Ian: It’s just the fact that this fictional thing not only turned into DLC, but also a toy. And all of our proceeds for the Pink Knight DLC [available on PlayStation Network now; coming to Live Arcade soon] will go to breast-cancer research.
Kelly: For a lot of our DLC stuff, we like to do things like that, donating to charities. We enjoy making DLC, but it’s also pretty much a requirement — with Castle Crashers, for example, Microsoft really wanted us to have downloadable content. We figure, if we can’t make it free, we may as well have it go to a good cause.
OXM: If you could do even more community stuff, what would it be?

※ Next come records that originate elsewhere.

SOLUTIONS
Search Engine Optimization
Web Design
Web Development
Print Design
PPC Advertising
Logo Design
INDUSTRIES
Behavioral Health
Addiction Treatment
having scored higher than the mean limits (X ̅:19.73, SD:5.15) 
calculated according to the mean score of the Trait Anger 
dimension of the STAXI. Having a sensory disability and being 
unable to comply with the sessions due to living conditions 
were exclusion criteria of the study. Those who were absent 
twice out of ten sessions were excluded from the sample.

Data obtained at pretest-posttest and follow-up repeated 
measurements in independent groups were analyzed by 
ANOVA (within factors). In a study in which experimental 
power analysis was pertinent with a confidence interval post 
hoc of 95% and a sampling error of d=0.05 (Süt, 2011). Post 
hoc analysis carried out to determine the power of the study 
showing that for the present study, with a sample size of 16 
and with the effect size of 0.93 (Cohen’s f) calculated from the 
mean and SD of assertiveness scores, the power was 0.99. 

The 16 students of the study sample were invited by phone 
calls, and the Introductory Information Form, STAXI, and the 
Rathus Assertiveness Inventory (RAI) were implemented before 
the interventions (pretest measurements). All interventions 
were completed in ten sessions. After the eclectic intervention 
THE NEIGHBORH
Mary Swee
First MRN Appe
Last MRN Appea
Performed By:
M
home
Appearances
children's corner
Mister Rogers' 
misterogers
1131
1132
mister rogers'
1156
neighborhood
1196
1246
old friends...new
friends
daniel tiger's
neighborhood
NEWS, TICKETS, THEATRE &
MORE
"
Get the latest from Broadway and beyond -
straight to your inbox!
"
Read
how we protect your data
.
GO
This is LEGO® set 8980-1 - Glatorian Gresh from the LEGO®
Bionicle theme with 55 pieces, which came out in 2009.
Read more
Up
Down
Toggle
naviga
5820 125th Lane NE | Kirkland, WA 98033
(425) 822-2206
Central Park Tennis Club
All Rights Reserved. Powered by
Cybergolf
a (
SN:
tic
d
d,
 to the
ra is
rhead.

Dan: More experimenting with different stuff — some of it spur-of-the-moment, even. For example, we recently did a Castle Crashers competition — the Tournament of Champions — to celebrate the game hitting 2 million copies sold over Xbox Live, and that worked out great. Everyone was fighting for a sparkly Xbox, and it was so cool to watch some of the top players battling in Arena mode. It was also a neat way to give back to the community of people who play the game a lot.